2. Doubt is acceptable. It’s important to affirm that doubt is not the enemy of faith but part of faith. Tennyson was right when he said, “There lives more faith in honest doubt, believe me, than in half the creeds.” When author Madeleine L’Engle was asked, “Do you believe in God without any doubts?” she replied, “I believe in God with all my doubts.” Even Jesus experienced doubt. While dying on the cross, he cried out, “My God, my God, why have you forsaken me?” In his thoughtful and helpful book, Faith after Doubt, Brian McLaren, himself a doubter, said, “Let’s give one another permission to doubt.”
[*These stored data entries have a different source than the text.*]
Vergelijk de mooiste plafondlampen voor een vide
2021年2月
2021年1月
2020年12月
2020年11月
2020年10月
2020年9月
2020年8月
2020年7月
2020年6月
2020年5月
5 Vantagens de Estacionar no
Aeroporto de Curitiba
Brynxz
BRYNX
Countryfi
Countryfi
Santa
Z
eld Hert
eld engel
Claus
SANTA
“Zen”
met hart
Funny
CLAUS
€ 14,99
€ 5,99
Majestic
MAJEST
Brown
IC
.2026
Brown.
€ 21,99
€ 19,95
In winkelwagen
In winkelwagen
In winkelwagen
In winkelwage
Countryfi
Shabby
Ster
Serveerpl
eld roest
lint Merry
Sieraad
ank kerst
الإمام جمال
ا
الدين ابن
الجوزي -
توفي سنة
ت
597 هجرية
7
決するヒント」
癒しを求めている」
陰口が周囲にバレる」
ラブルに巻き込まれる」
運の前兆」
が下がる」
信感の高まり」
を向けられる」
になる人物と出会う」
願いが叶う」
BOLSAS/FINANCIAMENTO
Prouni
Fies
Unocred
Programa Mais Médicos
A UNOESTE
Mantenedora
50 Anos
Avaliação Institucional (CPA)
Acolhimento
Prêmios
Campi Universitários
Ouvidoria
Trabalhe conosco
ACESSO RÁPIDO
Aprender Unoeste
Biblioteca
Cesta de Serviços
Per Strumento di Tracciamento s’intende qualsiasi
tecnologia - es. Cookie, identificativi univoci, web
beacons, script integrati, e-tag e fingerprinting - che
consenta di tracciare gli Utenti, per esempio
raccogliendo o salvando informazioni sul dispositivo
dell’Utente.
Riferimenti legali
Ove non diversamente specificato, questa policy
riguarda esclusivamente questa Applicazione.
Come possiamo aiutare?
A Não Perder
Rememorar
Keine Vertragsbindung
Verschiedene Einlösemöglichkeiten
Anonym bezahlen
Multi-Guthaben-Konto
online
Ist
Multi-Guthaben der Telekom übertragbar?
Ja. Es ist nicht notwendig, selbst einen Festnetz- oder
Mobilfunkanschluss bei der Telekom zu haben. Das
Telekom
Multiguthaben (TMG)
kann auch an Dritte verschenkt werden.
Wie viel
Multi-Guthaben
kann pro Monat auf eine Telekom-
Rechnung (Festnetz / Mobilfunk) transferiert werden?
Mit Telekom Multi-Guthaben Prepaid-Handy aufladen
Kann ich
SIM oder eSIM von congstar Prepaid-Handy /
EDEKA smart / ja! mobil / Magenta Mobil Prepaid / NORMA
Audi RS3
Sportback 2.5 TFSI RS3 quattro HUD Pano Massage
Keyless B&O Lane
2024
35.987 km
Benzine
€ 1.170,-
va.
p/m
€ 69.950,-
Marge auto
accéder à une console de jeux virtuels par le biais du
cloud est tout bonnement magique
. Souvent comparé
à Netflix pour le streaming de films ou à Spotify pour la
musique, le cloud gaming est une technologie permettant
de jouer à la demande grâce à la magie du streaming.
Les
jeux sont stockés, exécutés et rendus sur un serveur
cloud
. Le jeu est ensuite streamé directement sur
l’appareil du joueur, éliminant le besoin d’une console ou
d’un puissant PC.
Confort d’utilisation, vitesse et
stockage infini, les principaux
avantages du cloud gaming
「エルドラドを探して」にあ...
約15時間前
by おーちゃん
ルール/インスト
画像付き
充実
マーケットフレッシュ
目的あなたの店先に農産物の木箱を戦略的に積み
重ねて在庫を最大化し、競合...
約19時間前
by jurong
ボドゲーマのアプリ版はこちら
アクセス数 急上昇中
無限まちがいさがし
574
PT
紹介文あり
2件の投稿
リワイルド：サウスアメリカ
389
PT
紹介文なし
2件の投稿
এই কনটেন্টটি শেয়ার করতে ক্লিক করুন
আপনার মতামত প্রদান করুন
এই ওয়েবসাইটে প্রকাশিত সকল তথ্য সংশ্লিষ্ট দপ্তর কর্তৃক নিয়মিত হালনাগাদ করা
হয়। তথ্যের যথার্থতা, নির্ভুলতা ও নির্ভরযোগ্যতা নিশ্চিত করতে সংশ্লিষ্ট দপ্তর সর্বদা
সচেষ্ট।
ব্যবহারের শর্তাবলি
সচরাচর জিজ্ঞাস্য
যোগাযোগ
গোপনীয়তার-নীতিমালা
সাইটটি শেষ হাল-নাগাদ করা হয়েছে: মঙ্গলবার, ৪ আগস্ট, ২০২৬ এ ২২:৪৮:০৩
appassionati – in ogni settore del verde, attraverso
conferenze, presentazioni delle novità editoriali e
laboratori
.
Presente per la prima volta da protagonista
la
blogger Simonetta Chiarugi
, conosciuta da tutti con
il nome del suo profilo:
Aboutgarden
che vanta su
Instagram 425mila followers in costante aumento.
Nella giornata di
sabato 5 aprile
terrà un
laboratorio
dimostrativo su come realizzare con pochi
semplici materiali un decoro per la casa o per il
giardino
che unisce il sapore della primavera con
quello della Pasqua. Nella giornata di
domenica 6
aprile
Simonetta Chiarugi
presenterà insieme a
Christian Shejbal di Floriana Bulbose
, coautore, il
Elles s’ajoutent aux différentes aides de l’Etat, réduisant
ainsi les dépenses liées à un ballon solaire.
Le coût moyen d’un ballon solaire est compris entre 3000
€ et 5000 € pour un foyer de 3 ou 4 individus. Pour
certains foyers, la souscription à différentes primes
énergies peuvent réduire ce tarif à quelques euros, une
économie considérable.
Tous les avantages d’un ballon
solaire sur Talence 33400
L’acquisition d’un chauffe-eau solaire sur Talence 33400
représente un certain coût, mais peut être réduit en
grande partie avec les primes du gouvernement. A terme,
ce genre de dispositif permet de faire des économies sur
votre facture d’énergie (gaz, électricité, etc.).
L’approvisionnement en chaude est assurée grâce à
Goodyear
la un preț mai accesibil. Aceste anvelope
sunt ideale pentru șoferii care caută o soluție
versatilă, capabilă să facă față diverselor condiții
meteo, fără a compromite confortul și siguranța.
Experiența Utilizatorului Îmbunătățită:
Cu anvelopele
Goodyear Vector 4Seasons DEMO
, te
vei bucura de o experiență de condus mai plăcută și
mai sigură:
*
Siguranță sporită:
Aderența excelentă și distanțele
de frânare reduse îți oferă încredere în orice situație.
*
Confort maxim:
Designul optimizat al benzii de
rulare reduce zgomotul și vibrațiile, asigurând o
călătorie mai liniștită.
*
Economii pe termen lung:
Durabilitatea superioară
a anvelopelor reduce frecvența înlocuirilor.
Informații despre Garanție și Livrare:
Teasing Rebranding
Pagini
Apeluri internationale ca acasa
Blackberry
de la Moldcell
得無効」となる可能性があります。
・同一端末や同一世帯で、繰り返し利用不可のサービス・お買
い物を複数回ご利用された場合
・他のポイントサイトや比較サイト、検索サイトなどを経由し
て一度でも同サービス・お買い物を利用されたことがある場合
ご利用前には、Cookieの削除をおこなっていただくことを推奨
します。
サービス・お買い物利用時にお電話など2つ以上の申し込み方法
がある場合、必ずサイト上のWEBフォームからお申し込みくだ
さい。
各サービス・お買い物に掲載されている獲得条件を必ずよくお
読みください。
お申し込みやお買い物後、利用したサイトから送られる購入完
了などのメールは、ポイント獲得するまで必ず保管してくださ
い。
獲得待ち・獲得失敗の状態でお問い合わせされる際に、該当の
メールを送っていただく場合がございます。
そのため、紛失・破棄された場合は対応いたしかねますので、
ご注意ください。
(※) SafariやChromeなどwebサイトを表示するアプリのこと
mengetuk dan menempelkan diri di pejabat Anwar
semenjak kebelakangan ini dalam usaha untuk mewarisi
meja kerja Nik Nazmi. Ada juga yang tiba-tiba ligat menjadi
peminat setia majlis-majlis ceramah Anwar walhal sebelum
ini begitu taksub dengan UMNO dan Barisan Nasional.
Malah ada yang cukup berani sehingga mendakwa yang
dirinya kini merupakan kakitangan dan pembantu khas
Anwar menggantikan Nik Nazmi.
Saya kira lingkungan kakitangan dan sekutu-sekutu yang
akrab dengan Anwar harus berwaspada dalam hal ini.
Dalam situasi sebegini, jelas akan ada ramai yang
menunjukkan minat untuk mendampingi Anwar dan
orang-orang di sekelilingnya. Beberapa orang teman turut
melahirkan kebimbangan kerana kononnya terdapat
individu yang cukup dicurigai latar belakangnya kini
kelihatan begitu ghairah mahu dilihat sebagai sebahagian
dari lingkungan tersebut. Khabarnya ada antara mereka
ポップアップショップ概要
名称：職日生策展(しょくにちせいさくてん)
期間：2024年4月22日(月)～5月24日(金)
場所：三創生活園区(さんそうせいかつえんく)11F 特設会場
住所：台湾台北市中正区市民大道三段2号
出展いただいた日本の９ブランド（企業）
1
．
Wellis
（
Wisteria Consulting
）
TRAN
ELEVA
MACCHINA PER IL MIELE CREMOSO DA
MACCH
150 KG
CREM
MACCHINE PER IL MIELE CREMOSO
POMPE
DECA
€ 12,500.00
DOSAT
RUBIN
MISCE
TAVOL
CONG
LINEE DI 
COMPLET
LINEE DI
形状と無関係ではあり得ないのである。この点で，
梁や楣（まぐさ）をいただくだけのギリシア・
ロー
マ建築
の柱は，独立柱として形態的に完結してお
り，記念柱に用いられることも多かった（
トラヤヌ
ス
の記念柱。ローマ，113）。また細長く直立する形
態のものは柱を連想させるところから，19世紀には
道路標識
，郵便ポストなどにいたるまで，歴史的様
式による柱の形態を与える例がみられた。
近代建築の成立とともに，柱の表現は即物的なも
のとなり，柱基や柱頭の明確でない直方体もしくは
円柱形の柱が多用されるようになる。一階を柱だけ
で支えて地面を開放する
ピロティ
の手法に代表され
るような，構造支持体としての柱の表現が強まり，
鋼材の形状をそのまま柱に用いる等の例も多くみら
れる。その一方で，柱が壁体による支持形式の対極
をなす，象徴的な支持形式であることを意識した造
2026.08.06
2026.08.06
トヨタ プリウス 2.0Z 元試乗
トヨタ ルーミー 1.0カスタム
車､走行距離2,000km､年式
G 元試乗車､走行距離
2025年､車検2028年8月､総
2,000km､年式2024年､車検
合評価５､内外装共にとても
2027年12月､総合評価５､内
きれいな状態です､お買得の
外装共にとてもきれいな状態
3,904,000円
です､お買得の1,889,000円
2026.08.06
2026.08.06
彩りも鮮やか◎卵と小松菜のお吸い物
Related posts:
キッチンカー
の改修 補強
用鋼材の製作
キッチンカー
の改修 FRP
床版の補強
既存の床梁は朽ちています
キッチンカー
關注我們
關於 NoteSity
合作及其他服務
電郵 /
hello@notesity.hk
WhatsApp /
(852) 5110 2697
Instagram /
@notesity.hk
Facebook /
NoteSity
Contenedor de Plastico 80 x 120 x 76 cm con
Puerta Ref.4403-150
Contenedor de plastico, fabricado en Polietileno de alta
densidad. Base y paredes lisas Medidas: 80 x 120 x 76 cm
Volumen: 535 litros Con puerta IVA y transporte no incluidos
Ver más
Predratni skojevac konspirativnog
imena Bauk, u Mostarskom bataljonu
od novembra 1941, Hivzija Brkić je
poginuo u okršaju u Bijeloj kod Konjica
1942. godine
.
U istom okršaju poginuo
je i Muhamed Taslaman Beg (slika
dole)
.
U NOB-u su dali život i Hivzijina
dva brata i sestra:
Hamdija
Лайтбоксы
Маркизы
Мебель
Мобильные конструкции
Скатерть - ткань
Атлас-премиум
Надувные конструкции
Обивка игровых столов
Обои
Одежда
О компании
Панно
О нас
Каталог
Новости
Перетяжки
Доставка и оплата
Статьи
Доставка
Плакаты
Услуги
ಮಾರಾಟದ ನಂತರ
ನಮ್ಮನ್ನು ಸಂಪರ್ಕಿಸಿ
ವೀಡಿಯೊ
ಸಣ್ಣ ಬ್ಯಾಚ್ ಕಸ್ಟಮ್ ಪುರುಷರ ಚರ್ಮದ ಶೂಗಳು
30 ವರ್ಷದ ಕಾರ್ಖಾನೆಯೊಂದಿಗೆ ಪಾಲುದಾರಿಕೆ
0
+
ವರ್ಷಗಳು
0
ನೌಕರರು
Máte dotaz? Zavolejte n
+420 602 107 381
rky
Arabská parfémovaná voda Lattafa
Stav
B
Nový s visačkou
3. Doubt is necessary. The fact is, Christians need to doubt many popular beliefs. For example, we need to doubt biblical literalism, including the idea that God condones slavery, commands genocide, oppresses women, created the world ten thousand years ago, and considers homosexuality an abomination (according to scripture it’s also an abomination to mix fabrics and eat pork). We need to doubt that God eternally torments people in the flames of hell for having erroneous beliefs about Jesus. We need to doubt that non-Christian believers have no hope in this life or the next. We need to doubt that America is God’s preferred nation and is capable of no wrong and that God has a preferred political party. And we need to doubt the idea that everything that happens in the world is God’s will, as if God actually wants children to get leukemia, teenagers to die in automobile accidents, or global pandemics to terrorize the world.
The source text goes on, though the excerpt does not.